You might know that I am an enormous enthusiast of Machine Learning and Artificial Intelligence. I dive into various tools, frameworks, and solutions in my spare time. Some time ago, I wrote here about ML.NET Model Builder. This tool is still developing and one one the last features is detecting objects from images. Today I would like to share with you my knowledge of how to create such Object Detection Models within ML.NET Model Builder.
Let’s start with a definition of Object Detection and a brief explanation of what it can be used for. Object Detection is the detection of given objects in a presented image with the same features that can be assigned to a given category. It is closely related to the concept of Computer Vision. Provided that there are several objects in the presented image, object detection aims to capture images that belong to the same collection. In the photo below you can see the successful detection of a lovely dog. 🙂
We will use drone inspection images of wind turbines from Mendeley Data. These images include a variety of photographs of wind turbines that were taken from multiple perspectives. This will give our model a better chance of being effective.
Now we need to prepare our data which means tagging all the photos. For that purpose, we will work with a tool called VoTT. You can use a desktop or web version. In this article, we will focus on the first one.
Preparing data using VoTT
After downloading VoTT, open it and select ‘New Project’:
After that, you should see the form, so add Display Name and change Security Token to Generate New Security Token. Next, go to Source Connection and click the bottom ‘Add Connection’:
Here you need to provide the Display Name again and choose Provider. In our case, it will be ‘Local File System’ but there are additional options such as ‘Azure Blob Storage’ or ‘Bing Image Search’.
Click on Save Connection and change Target Connection and Source Connection to the connection you have just created.

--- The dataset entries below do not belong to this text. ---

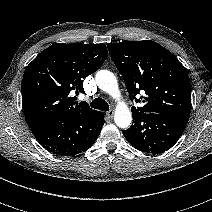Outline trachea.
<instances>
[{
	"instance_id": "obj_1",
	"label": "trachea",
	"mask_w": 212,
	"mask_h": 212,
	"mask_svg": "<svg viewBox=\"0 0 212 212\" xmlns=\"http://www.w3.org/2000/svg\"><path fill=\"white\" fill-rule=\"evenodd\" d=\"M90 105H91L92 108L99 109V110H102V111H108L109 110L108 103L102 98H95L91 102Z\"/></svg>"
}]
</instances>
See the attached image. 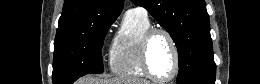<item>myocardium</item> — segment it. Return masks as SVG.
Instances as JSON below:
<instances>
[{
  "label": "myocardium",
  "instance_id": "myocardium-1",
  "mask_svg": "<svg viewBox=\"0 0 260 84\" xmlns=\"http://www.w3.org/2000/svg\"><path fill=\"white\" fill-rule=\"evenodd\" d=\"M157 34H162L169 40L174 53V70L172 74L167 78H160L156 76L151 70L150 63H149V51H150L151 41ZM141 64L146 76L157 83H169L172 82L177 77L180 71V64H181L180 52L175 38L168 30L159 27H151L145 32L141 40Z\"/></svg>",
  "mask_w": 260,
  "mask_h": 84
}]
</instances>
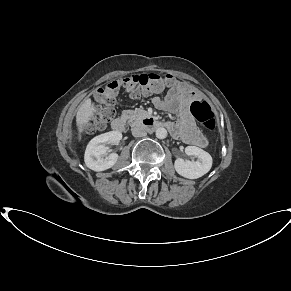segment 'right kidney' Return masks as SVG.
I'll return each instance as SVG.
<instances>
[{
	"instance_id": "ca27d5eb",
	"label": "right kidney",
	"mask_w": 291,
	"mask_h": 291,
	"mask_svg": "<svg viewBox=\"0 0 291 291\" xmlns=\"http://www.w3.org/2000/svg\"><path fill=\"white\" fill-rule=\"evenodd\" d=\"M121 139L122 133L119 131H110L94 137L85 151L84 160L86 166L96 172L104 171L114 166L119 156L116 153L107 155L109 147L105 143L116 144Z\"/></svg>"
}]
</instances>
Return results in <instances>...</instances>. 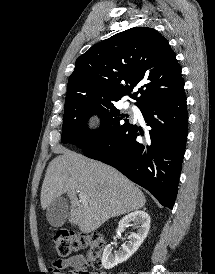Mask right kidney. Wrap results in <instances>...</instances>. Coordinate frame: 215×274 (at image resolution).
Wrapping results in <instances>:
<instances>
[{
    "label": "right kidney",
    "mask_w": 215,
    "mask_h": 274,
    "mask_svg": "<svg viewBox=\"0 0 215 274\" xmlns=\"http://www.w3.org/2000/svg\"><path fill=\"white\" fill-rule=\"evenodd\" d=\"M129 225L137 227V232L128 236L127 243H124L119 251L112 253L113 247L110 244L105 247L102 256L105 269H112L127 261L138 250L149 232L150 216L145 211H134L120 220L117 232L124 231Z\"/></svg>",
    "instance_id": "ca27d5eb"
}]
</instances>
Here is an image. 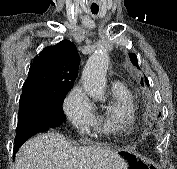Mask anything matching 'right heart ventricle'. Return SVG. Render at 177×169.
<instances>
[{
	"label": "right heart ventricle",
	"instance_id": "obj_1",
	"mask_svg": "<svg viewBox=\"0 0 177 169\" xmlns=\"http://www.w3.org/2000/svg\"><path fill=\"white\" fill-rule=\"evenodd\" d=\"M113 102L95 116L98 131L119 135L132 131L136 125L137 104L134 95L126 88L112 90Z\"/></svg>",
	"mask_w": 177,
	"mask_h": 169
}]
</instances>
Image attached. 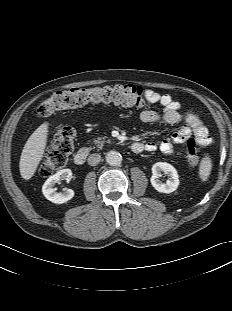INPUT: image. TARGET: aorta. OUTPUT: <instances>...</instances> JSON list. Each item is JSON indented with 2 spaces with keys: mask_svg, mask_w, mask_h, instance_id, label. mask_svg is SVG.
<instances>
[{
  "mask_svg": "<svg viewBox=\"0 0 232 311\" xmlns=\"http://www.w3.org/2000/svg\"><path fill=\"white\" fill-rule=\"evenodd\" d=\"M121 161H122V156L117 151L111 150L106 154V162L111 166H117L121 164Z\"/></svg>",
  "mask_w": 232,
  "mask_h": 311,
  "instance_id": "762f6f07",
  "label": "aorta"
}]
</instances>
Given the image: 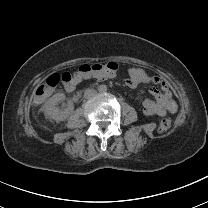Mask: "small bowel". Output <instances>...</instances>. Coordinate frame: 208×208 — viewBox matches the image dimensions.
I'll return each mask as SVG.
<instances>
[{
  "label": "small bowel",
  "mask_w": 208,
  "mask_h": 208,
  "mask_svg": "<svg viewBox=\"0 0 208 208\" xmlns=\"http://www.w3.org/2000/svg\"><path fill=\"white\" fill-rule=\"evenodd\" d=\"M128 77L125 79V84L128 87L135 88L140 83H152L160 86V90L151 89L150 94L154 99H145L142 102L143 113L146 116H165L168 113H175L177 104L173 99L172 92L167 82L158 75H148L140 68H130L127 70ZM108 77V76H107ZM105 75H96V82H105ZM110 77V76H109ZM113 78V77H112ZM76 85L65 86L67 91H72Z\"/></svg>",
  "instance_id": "1"
}]
</instances>
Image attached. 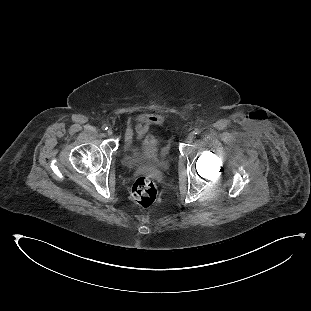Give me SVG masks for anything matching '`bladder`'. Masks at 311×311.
Segmentation results:
<instances>
[{"mask_svg": "<svg viewBox=\"0 0 311 311\" xmlns=\"http://www.w3.org/2000/svg\"><path fill=\"white\" fill-rule=\"evenodd\" d=\"M122 154L132 169L163 171L172 156L171 149H165L162 138L155 134H145L136 140L131 132L124 135Z\"/></svg>", "mask_w": 311, "mask_h": 311, "instance_id": "bladder-1", "label": "bladder"}]
</instances>
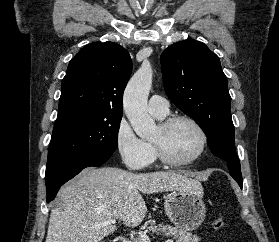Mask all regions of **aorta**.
I'll return each instance as SVG.
<instances>
[{"label": "aorta", "instance_id": "762f6f07", "mask_svg": "<svg viewBox=\"0 0 279 242\" xmlns=\"http://www.w3.org/2000/svg\"><path fill=\"white\" fill-rule=\"evenodd\" d=\"M153 71L149 65H142L126 86L123 108L135 133L141 139H148L156 130L154 119L147 111V98L152 85Z\"/></svg>", "mask_w": 279, "mask_h": 242}]
</instances>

Another step is to save your project and add a tag. How to do that? Select the first icon in the Tags toolbar to attach a new tag, put the name of the tag “WindTurbine” and click Enter on your keyboard:
Finally, you are able to tag objects by clicking and dragging to draw a rectangle around each wind turbine in the picture:
When you have labelled all of your images, export the file that will be used by Model Builder for training then. Go to Export Settings by clicking on the fourth icon in the left toolbar and leave the Provider as VoTT JSON, cause we need this format.
Creating Object Detection Model
Ok, so it is time to open Visual Studio 2022. After creating a console application, you can proceed to build a machine learning algorithm. In the first step, open the context menu of your project and select the ‘Add’ tab there and then ‘Machine Learning Model’. You should now see something like this:
So choose the ‘Object detection’ field and then prepare the Azure Machine Learning workspace by clicking ‘Set up workspace’. You should fill out here some inputs (create a new subscription, workspace and compute if you haven’t done it earlier):
Subsequently, load the previously prepared JSON file with data:
The next step is about training the model. In order to do so, select the ‘Start training’ button. At this moment, your data is uploaded to the Azure Storage service and the learning process begins in the Azure ML service. In general, the training process takes some time, and the amount of time may vary depending on the size of the computation you choose and the amount of data.
You have the option to track the progress of your runs in the Azure Machine Learning portal by selecting the ‘Monitor current run’ in the Azure portal link in Visual Studio.
In the Evaluate phase, you get an overview of the results of the training process. In this case, the accuracy is 1.0, meaning that the model is more than likely over-fitting due to too few images in the dataset.
Additionally, you have the possibility to use the ‘Try your model’ experience to check if your model is performing as expected.
The score displayed on each detected bounding box indicates the confidence of the detected object. For example, in the image above, the score on the bounding box around the wind turbine indicates that the model is 99% confident that the detected object is a wind turbine.
After all, there is an option for project templates that can be used to leverage the model. The choice is between Console App and Web API. What does it look like and how to take advantage of that? To be continued in another article. 🙂
As I expected and mentioned in the last post about ML.NET Model Builder, this tool is being developed constantly. One of the added features is Object Detection and that’s what I wanted to introduce you to and demonstrate how easy it is to play with.